When I remarked on her behavior, another friend told me that I must have inadvertently "butt-dialed" and called Laura on my cellphone. Laura told our friend that she heard my husband and me making fun of her son.
I was shocked. If someone had mistakenly dialed me, I would never listen to their private conversation. (Our mutual friend, however, said that she would "totally listen.") Most important, I would never make fun of Laura's son: he is mentally challenged.
Why didn't she confront me instead of bringing it up to our friends when I wasn't there? I feel like I've been tried and convicted. I'm also really angry that she eavesdropped. Should I bring this up to Laura?

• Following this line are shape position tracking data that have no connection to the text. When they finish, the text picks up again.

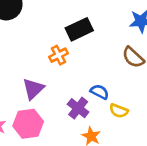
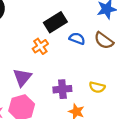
blue semicircle: (100, 92) -> (77, 38), moved
purple cross: (78, 108) -> (62, 89), turned -36

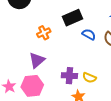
orange cross: (40, 46) -> (44, 33), moved
yellow semicircle: (97, 87) -> (89, 78), moved

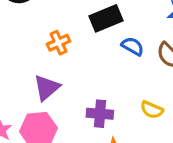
yellow semicircle: (89, 78) -> (152, 110), moved

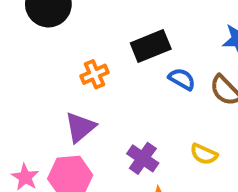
purple cross: (100, 114) -> (143, 158), turned 30

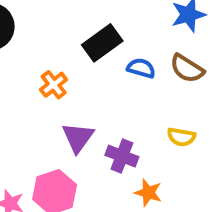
purple triangle: (80, 127) -> (78, 137), moved

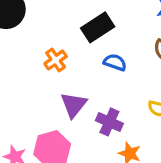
blue semicircle: (141, 68) -> (115, 62), moved

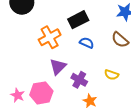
orange cross: (56, 60) -> (50, 37), size x1.5

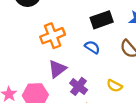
black rectangle: (78, 20) -> (102, 20), moved

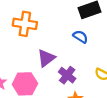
orange cross: (53, 36) -> (25, 24), moved, turned 30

Amy says: For people who use voice-assisted dialing, the phone can place a call if it hears a prompt. And so, when you mentioned Laura, your phone likely dialed her number. (Blame Siri — she's such a busybody!)
I'm going to take a contrary position to just about every point you raise.
Yes, I would totally listen to a call if someone "pocket-dialed" me and I heard my name mentioned. So would you, I bet, regardless of what you say now.
And do you actually want your friend to confront you about your behavior in front of your entire friend group? No, you don't. Yes, she should have raised this issue with you privately, but what happened is so dramatic that I can understand why she didn't.